(Extracted page text data)
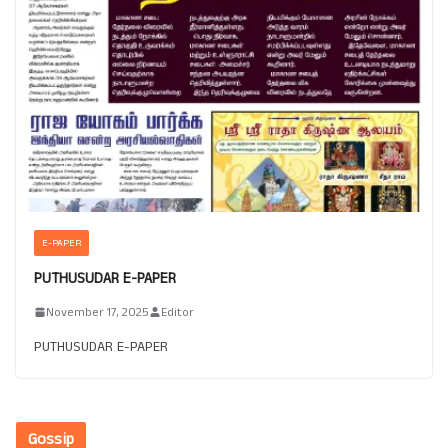
E-PAPER
PUTHUSUDAR E-PAPER
November 17, 2025
Editor
PUTHUSUDAR E-PAPER
Gossip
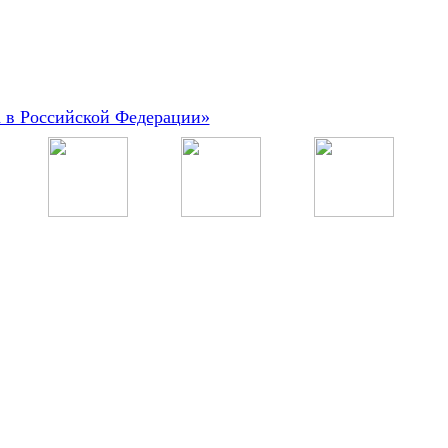
а в Российской Федерации»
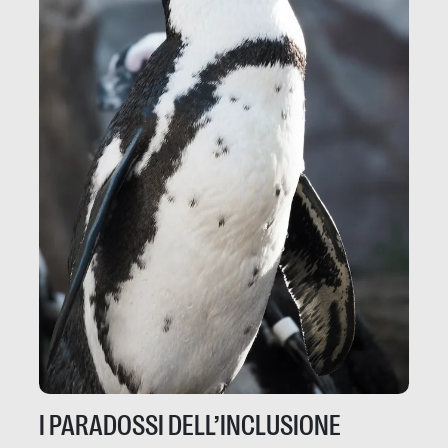
I PARADOSSI DELL’INCLUSIONE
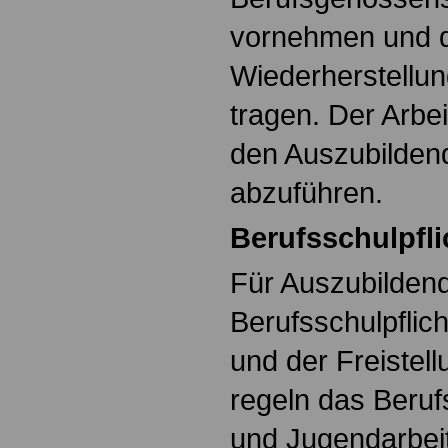
vornehmen und di
Wiederherstellung
tragen. Der Arbeit
den Auszubildend
abzuführen.
Berufsschulpfli
Für Auszubildend
Berufsschulpflic
und der Freistel
regeln das Beruf
und Jugendarbei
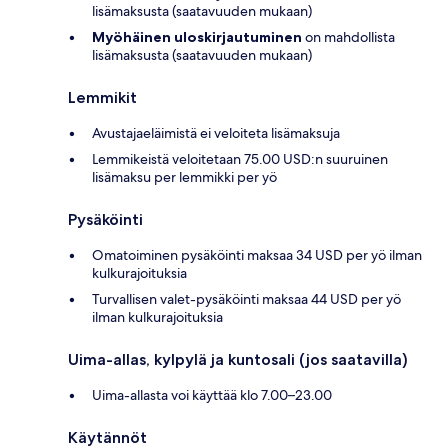
lisämaksusta (saatavuuden mukaan)
Myöhäinen uloskirjautuminen
on mahdollista
lisämaksusta (saatavuuden mukaan)
Lemmikit
Avustajaeläimistä ei veloiteta lisämaksuja
Lemmikeistä veloitetaan 75.00 USD:n suuruinen
lisämaksu per lemmikki per yö
Pysäköinti
Omatoiminen pysäköinti maksaa 34 USD per yö ilman
kulkurajoituksia
Turvallisen valet-pysäköinti maksaa 44 USD per yö
ilman kulkurajoituksia
Uima-allas, kylpylä ja kuntosali (jos saatavilla)
Uima-allasta voi käyttää klo 7.00–23.00
Käytännöt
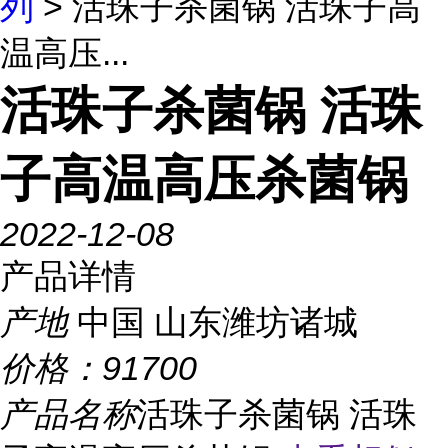
列
> 活珠子杀菌锅 活珠子高
温高压...
活珠子杀菌锅 活珠
子高温高压杀菌锅
2022-12-08
产品详情
产地
中国 山东潍坊诸城
价格：
91700
产品名称
活珠子杀菌锅 活珠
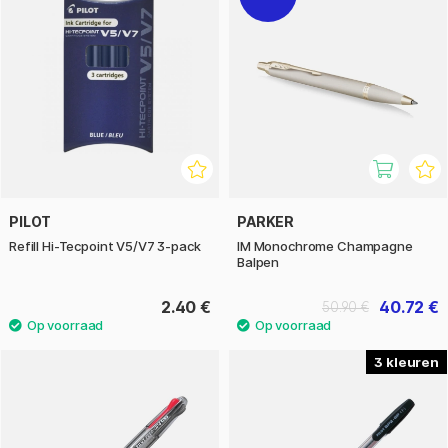
PILOT
PARKER
Refill Hi-Tecpoint V5/V7 3-pack
IM Monochrome Champagne
Balpen
2.40 €
40.72 €
50.90 €
3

**Problem to solve:** Extract the run of lines beginning with the line that holds "Avustajaeläimistä ei veloiteta lisämaksuja" and ending at the last line of the data, inclusive. Exclude any pictures from the copy.

**Result of the exercise:**
Avustajaeläimistä ei veloiteta lisämaksuja
Lemmikeistä veloitetaan 75.00 USD:n suuruinen
lisämaksu per lemmikki per yö
Pysäköinti
Omatoiminen pysäköinti maksaa 34 USD per yö ilman
kulkurajoituksia
Turvallisen valet-pysäköinti maksaa 44 USD per yö
ilman kulkurajoituksia
Uima-allas, kylpylä ja kuntosali (jos saatavilla)
Uima-allasta voi käyttää klo 7.00–23.00
Käytännöt
列
> 活珠子杀菌锅 活珠子高
温高压...
活珠子杀菌锅 活珠
子高温高压杀菌锅
2022-12-08
产品详情
产地
中国 山东潍坊诸城
价格：
91700
产品名称
活珠子杀菌锅 活珠
PILOT
PARKER
Refill Hi-Tecpoint V5/V7 3-pack
IM Monochrome Champagne
Balpen
2.40 €
40.72 €
50.90 €
3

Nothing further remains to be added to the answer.